━━ Supplied data ━━
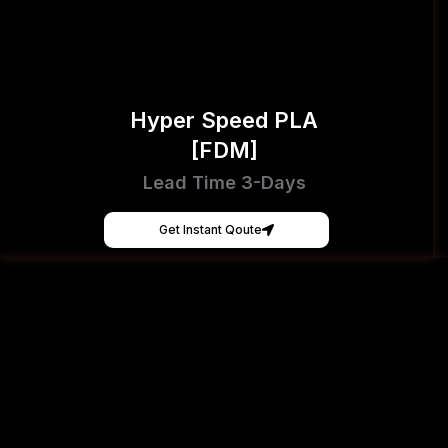
Hyper Speed PLA
[FDM]
Lead Time 3-Days
Get Instant Qoute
━━━
**Work task:** Reproduce the listing word for word. Do not carry over the pictures.

**Written solution:**
Hyper Speed PLA
[FDM]
Lead Time 3-Days
Get Instant Qoute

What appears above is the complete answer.